On top of his physical skills, he had the ability to inspire.  After touring South Africa with the British Lions in 1903 the English Football Union nominated him as Lions captain in 1904 at the age of twenty-three – the youngest man to this day to have been appointed captain of a British Lions touring squad.  The team won all fourteen of their matches in Australia.

However in their first match in New Zealand, he broke his leg and returned to Sydney to recuperate.  He spent some time as a jackaroo in the outback, but its attraction did not last. In June 1905 he returned to Scotland, matriculating at Edinburgh University to study medicine and returned to rugby.

He captained Edinburgh University and was invited to lead his country against New Zealand tourers. This game led to an incident that caused bitterness that lasted twenty years. Rumour had it that the tourists were on two shillings a day per man expenses.  SFU secretary James Aikman Smith and Bedell-Sivright went to their hotel to try to have the match called off.

New Zealand insisted on going ahead but the SFU went out of its way to make it an uncomfortable experience.  With no attempt to protect the surface from a November frost, the pitch was treacherous. New Zealand won 12-7, and took the ball as a souvenir.  The SRU sent an official to ask for it back. As a final insult New Zealand was not invited to the post-match banquet. It would be a generation before rugby relations between the two countries were restored. The All Blacks did not return to Scotland until the late 1920s.

This was not the first time that Bedell-Sivright had antagonised people in the southern hemisphere. In 1904, during a match in of Australia he led his team from the field in protest after the referee sent a British forward off for swearing. In his post-match interview he said that the referee had been incompetent, but his team had put as his decisions but drew the line when he questioned the honour of one of his players, who being a gentleman, would never have sworn.

He was a complex character, a mixture of opposites.  A quiet youngster who found self-expression in violent sports; a shy man who made no effort to hide from controversy. An intellectual who would spend twelve hours reading in his personal library, then cause mayhem on the rugby field. A tough heavyweight boxer with two degrees, who relaxed by playing the piano.

And a refined gentleman who knew how to party after a victory. On one occasion he got so drunk that he crash-tackled a cab horse in Princes Street, then settled down to sleep it off on the tramlines, bringing traffic to a standstill.  None of the policemen in attendance dared to stop him.

It was typical that when he qualified as a doctor he walked away from rugby to concentrate on his medical career. He had found something more important, it was as simple as that.
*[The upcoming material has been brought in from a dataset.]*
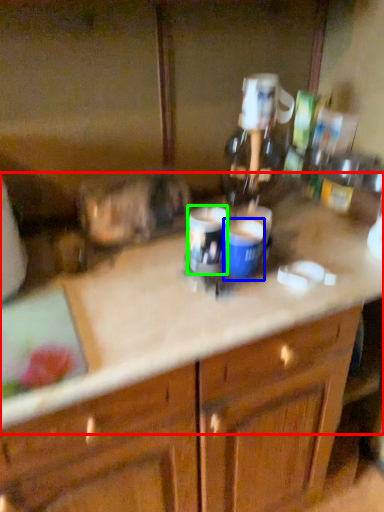 Question: Considering the real-world distances, which object is closest to counter top (highlighted by a red box)? beverage (highlighted by a blue box) or beverage (highlighted by a green box).

Choices:
 (A) beverage
 (B) beverage

Answer: (B)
When the Great War broke out he enlisted in the Royal Navy, sailing for Gallipoli with the expeditionary force in April as a medical officer. There, they met ferocious resistance from Kemal Ataturk’s Turkish forces.  The months of pressure as a front-line doctor slowly eroded his health. Apart from the carnage on the battlefield there was the problem of disease among in the Mediterranean summer.

On September 3rd 1915 an exhausted Bedell-Sivright returned from a forward dressing station to his base.  He had been bitten by an insect and when the bite turned septic, he died of septicaemia.  The most feared forward in the history of rugby had been felled by the tiniest of opponents.

David Bedell-Sivright was buried at sea, somewhere in the Dardanelles. He is commemorated on the North Queensferry War Memorial.

More than ninety years after his death the Scottish Rugby Union established a Hall of Fame. Among the twelve inaugural inductees was Bedell-Sivright. A bronze trophy was presented to each inductee who was still alive, or given to the families of those who had passed on. No living descendent of Bedell-Sivright could be traced, so his trophy was given to Edinburgh University.

It was a poignant ending to the story of Scotland’s forgotten sporting hero.

Today, the Bedell-Sivright Scholarship Fund supports up to 5 Performance Rugby Scholarships (£500 to £2000 per year) to attract the best young talent in the UK to play and study at The University of Edinburgh.